▸ Entries taken from a collection
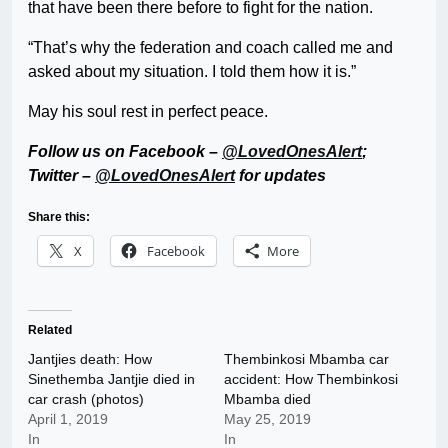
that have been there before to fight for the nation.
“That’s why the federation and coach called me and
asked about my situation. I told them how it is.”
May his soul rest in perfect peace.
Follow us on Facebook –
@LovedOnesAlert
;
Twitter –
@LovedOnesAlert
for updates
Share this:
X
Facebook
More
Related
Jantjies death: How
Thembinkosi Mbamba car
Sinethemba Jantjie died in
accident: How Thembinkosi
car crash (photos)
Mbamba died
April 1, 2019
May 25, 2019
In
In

* * *

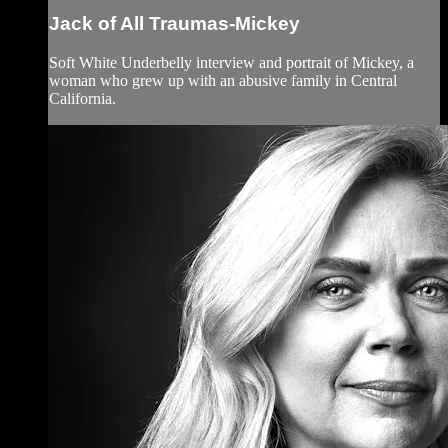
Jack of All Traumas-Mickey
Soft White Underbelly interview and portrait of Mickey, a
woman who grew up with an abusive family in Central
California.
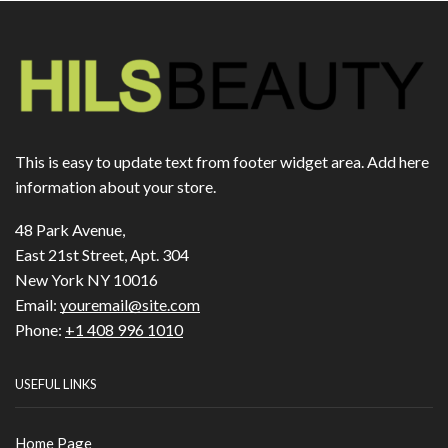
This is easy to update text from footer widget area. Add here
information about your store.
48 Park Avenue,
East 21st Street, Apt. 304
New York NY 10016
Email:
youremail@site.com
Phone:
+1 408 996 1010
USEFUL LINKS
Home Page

▸ Work instructions
Copy all lines of the records that have the string "Thembinkosi" in them.

▸ Response to the task
Thembinkosi Mbamba car
accident: How Thembinkosi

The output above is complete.